─── Supplied information

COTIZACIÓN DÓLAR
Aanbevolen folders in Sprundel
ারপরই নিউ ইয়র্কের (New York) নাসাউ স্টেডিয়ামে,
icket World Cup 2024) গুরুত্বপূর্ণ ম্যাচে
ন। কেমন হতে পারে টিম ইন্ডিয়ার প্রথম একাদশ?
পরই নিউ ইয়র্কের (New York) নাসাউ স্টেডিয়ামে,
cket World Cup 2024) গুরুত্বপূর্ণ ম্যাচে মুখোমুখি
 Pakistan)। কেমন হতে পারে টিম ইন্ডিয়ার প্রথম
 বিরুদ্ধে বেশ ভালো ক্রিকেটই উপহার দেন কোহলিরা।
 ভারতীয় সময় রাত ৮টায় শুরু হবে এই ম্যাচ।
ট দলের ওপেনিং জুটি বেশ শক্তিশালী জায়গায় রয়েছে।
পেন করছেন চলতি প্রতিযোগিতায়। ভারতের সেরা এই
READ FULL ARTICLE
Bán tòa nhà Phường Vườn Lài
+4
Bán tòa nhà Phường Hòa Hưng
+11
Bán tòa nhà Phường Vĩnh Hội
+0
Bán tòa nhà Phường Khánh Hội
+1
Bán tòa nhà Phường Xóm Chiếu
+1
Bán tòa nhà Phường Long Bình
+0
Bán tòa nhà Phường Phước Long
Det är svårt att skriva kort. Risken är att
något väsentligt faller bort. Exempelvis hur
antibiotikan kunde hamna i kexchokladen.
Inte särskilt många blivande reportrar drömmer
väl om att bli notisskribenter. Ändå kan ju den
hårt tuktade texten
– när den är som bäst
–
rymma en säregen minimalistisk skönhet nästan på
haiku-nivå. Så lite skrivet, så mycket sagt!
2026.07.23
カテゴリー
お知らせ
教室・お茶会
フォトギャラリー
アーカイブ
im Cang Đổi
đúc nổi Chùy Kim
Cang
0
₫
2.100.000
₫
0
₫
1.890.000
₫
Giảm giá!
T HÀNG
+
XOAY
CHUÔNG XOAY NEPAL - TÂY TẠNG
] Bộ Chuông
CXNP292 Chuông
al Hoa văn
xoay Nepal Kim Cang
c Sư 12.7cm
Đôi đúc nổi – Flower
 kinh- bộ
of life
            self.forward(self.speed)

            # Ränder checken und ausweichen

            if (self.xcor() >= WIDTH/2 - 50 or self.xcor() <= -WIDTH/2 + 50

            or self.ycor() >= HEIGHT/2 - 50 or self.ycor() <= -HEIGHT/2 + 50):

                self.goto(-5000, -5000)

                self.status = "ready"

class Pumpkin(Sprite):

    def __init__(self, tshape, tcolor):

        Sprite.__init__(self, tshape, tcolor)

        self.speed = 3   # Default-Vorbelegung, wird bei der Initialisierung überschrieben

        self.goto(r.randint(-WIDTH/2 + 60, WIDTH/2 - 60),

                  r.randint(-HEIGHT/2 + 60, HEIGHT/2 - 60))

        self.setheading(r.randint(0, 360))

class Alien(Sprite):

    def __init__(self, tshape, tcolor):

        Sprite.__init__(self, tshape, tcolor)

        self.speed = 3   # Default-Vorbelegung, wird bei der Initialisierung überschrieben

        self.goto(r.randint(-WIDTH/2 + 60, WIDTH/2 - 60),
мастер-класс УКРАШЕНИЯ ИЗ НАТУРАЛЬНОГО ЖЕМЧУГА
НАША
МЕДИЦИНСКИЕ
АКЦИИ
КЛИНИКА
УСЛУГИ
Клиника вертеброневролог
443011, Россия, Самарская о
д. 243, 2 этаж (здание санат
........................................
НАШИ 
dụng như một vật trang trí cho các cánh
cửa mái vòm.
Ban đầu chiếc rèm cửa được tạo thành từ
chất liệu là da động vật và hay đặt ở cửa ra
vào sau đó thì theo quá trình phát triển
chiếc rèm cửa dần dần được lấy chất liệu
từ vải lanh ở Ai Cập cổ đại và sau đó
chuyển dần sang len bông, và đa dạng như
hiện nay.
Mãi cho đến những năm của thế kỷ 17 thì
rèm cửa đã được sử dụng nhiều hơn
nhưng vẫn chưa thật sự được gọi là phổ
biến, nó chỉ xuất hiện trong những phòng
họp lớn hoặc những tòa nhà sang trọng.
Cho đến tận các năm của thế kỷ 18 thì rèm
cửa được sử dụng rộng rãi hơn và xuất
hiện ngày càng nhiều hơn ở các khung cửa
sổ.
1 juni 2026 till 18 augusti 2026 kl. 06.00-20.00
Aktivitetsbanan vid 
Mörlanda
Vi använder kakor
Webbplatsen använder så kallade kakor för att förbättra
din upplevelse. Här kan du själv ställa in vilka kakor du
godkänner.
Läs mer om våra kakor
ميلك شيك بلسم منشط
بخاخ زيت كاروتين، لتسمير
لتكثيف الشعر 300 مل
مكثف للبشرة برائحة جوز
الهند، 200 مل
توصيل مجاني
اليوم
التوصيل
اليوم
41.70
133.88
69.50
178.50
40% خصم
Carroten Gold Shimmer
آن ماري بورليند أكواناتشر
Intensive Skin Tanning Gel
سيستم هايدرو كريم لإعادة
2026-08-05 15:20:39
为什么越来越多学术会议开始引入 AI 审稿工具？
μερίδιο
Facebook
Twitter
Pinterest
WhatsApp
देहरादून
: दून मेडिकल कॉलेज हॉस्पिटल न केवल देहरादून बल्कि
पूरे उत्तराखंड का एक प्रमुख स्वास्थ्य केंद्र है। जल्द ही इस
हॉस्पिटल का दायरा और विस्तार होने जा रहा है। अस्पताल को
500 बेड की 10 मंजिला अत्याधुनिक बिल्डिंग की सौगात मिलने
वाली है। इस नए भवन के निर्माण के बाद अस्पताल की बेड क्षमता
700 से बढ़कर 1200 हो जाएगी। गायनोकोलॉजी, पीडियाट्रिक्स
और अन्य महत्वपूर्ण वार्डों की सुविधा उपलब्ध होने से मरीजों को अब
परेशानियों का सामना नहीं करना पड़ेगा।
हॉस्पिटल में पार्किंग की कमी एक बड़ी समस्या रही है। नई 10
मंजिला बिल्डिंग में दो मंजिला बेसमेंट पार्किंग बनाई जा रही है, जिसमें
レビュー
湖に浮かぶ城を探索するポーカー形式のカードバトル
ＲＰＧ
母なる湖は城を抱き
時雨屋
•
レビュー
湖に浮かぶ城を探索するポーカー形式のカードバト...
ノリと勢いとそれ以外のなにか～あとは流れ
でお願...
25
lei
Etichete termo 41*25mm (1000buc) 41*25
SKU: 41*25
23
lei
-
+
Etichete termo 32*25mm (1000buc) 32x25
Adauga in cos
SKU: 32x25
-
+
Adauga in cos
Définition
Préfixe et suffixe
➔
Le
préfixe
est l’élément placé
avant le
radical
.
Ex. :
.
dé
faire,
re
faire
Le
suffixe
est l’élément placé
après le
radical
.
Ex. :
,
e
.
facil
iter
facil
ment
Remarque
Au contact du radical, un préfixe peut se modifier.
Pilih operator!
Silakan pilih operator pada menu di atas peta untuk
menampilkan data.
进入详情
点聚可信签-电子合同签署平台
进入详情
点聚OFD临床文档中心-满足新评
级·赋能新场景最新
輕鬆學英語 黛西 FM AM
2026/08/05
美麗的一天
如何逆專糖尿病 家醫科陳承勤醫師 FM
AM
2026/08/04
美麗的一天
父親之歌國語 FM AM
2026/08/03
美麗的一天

──────

Task details:
Copy the entries exactly as they appear.

Solution to this exercise:
COTIZACIÓN DÓLAR
Aanbevolen folders in Sprundel
ারপরই নিউ ইয়র্কের (New York) নাসাউ স্টেডিয়ামে,
icket World Cup 2024) গুরুত্বপূর্ণ ম্যাচে
ন। কেমন হতে পারে টিম ইন্ডিয়ার প্রথম একাদশ?
পরই নিউ ইয়র্কের (New York) নাসাউ স্টেডিয়ামে,
cket World Cup 2024) গুরুত্বপূর্ণ ম্যাচে মুখোমুখি
 Pakistan)। কেমন হতে পারে টিম ইন্ডিয়ার প্রথম
 বিরুদ্ধে বেশ ভালো ক্রিকেটই উপহার দেন কোহলিরা।
 ভারতীয় সময় রাত ৮টায় শুরু হবে এই ম্যাচ।
ট দলের ওপেনিং জুটি বেশ শক্তিশালী জায়গায় রয়েছে।
পেন করছেন চলতি প্রতিযোগিতায়। ভারতের সেরা এই
READ FULL ARTICLE
Bán tòa nhà Phường Vườn Lài
+4
Bán tòa nhà Phường Hòa Hưng
+11
Bán tòa nhà Phường Vĩnh Hội
+0
Bán tòa nhà Phường Khánh Hội
+1
Bán tòa nhà Phường Xóm Chiếu
+1
Bán tòa nhà Phường Long Bình
+0
Bán tòa nhà Phường Phước Long
Det är svårt att skriva kort. Risken är att
något väsentligt faller bort. Exempelvis hur
antibiotikan kunde hamna i kexchokladen.
Inte särskilt många blivande reportrar drömmer
väl om att bli notisskribenter. Ändå kan ju den
hårt tuktade texten
– när den är som bäst
–
rymma en säregen minimalistisk skönhet nästan på
haiku-nivå. Så lite skrivet, så mycket sagt!
2026.07.23
カテゴリー
お知らせ
教室・お茶会
フォトギャラリー
アーカイブ
im Cang Đổi
đúc nổi Chùy Kim
Cang
0
₫
2.100.000
₫
0
₫
1.890.000
₫
Giảm giá!
T HÀNG
+
XOAY
CHUÔNG XOAY NEPAL - TÂY TẠNG
] Bộ Chuông
CXNP292 Chuông
al Hoa văn
xoay Nepal Kim Cang
c Sư 12.7cm
Đôi đúc nổi – Flower
 kinh- bộ
of life
            self.forward(self.speed)

            # Ränder checken und ausweichen

            if (self.xcor() >= WIDTH/2 - 50 or self.xcor() <= -WIDTH/2 + 50

            or self.ycor() >= HEIGHT/2 - 50 or self.ycor() <= -HEIGHT/2 + 50):

                self.goto(-5000, -5000)

                self.status = "ready"

class Pumpkin(Sprite):

    def __init__(self, tshape, tcolor):

        Sprite.__init__(self, tshape, tcolor)

        self.speed = 3   # Default-Vorbelegung, wird bei der Initialisierung überschrieben

        self.goto(r.randint(-WIDTH/2 + 60, WIDTH/2 - 60),

                  r.randint(-HEIGHT/2 + 60, HEIGHT/2 - 60))

        self.setheading(r.randint(0, 360))

class Alien(Sprite):

    def __init__(self, tshape, tcolor):

        Sprite.__init__(self, tshape, tcolor)

        self.speed = 3   # Default-Vorbelegung, wird bei der Initialisierung überschrieben

        self.goto(r.randint(-WIDTH/2 + 60, WIDTH/2 - 60),
мастер-класс УКРАШЕНИЯ ИЗ НАТУРАЛЬНОГО ЖЕМЧУГА
НАША
МЕДИЦИНСКИЕ
АКЦИИ
КЛИНИКА
УСЛУГИ
Клиника вертеброневролог
443011, Россия, Самарская о
д. 243, 2 этаж (здание санат
........................................
НАШИ 
dụng như một vật trang trí cho các cánh
cửa mái vòm.
Ban đầu chiếc rèm cửa được tạo thành từ
chất liệu là da động vật và hay đặt ở cửa ra
vào sau đó thì theo quá trình phát triển
chiếc rèm cửa dần dần được lấy chất liệu
từ vải lanh ở Ai Cập cổ đại và sau đó
chuyển dần sang len bông, và đa dạng như
hiện nay.
Mãi cho đến những năm của thế kỷ 17 thì
rèm cửa đã được sử dụng nhiều hơn
nhưng vẫn chưa thật sự được gọi là phổ
biến, nó chỉ xuất hiện trong những phòng
họp lớn hoặc những tòa nhà sang trọng.
Cho đến tận các năm của thế kỷ 18 thì rèm
cửa được sử dụng rộng rãi hơn và xuất
hiện ngày càng nhiều hơn ở các khung cửa
sổ.
1 juni 2026 till 18 augusti 2026 kl. 06.00-20.00
Aktivitetsbanan vid 
Mörlanda
Vi använder kakor
Webbplatsen använder så kallade kakor för att förbättra
din upplevelse. Här kan du själv ställa in vilka kakor du
godkänner.
Läs mer om våra kakor
ميلك شيك بلسم منشط
بخاخ زيت كاروتين، لتسمير
لتكثيف الشعر 300 مل
مكثف للبشرة برائحة جوز
الهند، 200 مل
توصيل مجاني
اليوم
التوصيل
اليوم
41.70
133.88
69.50
178.50
40% خصم
Carroten Gold Shimmer
آن ماري بورليند أكواناتشر
Intensive Skin Tanning Gel
سيستم هايدرو كريم لإعادة
2026-08-05 15:20:39
为什么越来越多学术会议开始引入 AI 审稿工具？
μερίδιο
Facebook
Twitter
Pinterest
WhatsApp
देहरादून
: दून मेडिकल कॉलेज हॉस्पिटल न केवल देहरादून बल्कि
पूरे उत्तराखंड का एक प्रमुख स्वास्थ्य केंद्र है। जल्द ही इस
हॉस्पिटल का दायरा और विस्तार होने जा रहा है। अस्पताल को
500 बेड की 10 मंजिला अत्याधुनिक बिल्डिंग की सौगात मिलने
वाली है। इस नए भवन के निर्माण के बाद अस्पताल की बेड क्षमता
700 से बढ़कर 1200 हो जाएगी। गायनोकोलॉजी, पीडियाट्रिक्स
और अन्य महत्वपूर्ण वार्डों की सुविधा उपलब्ध होने से मरीजों को अब
परेशानियों का सामना नहीं करना पड़ेगा।
हॉस्पिटल में पार्किंग की कमी एक बड़ी समस्या रही है। नई 10
मंजिला बिल्डिंग में दो मंजिला बेसमेंट पार्किंग बनाई जा रही है, जिसमें
レビュー
湖に浮かぶ城を探索するポーカー形式のカードバトル
ＲＰＧ
母なる湖は城を抱き
時雨屋
•
レビュー
湖に浮かぶ城を探索するポーカー形式のカードバト...
ノリと勢いとそれ以外のなにか～あとは流れ
でお願...
25
lei
Etichete termo 41*25mm (1000buc) 41*25
SKU: 41*25
23
lei
-
+
Etichete termo 32*25mm (1000buc) 32x25
Adauga in cos
SKU: 32x25
-
+
Adauga in cos
Définition
Préfixe et suffixe
➔
Le
préfixe
est l’élément placé
avant le
radical
.
Ex. :
.
dé
faire,
re
faire
Le
suffixe
est l’élément placé
après le
radical
.
Ex. :
,
e
.
facil
iter
facil
ment
Remarque
Au contact du radical, un préfixe peut se modifier.
Pilih operator!
Silakan pilih operator pada menu di atas peta untuk
menampilkan data.
进入详情
点聚可信签-电子合同签署平台
进入详情
点聚OFD临床文档中心-满足新评
级·赋能新场景最新
輕鬆學英語 黛西 FM AM
2026/08/05
美麗的一天
如何逆專糖尿病 家醫科陳承勤醫師 FM
AM
2026/08/04
美麗的一天
父親之歌國語 FM AM
2026/08/03
美麗的一天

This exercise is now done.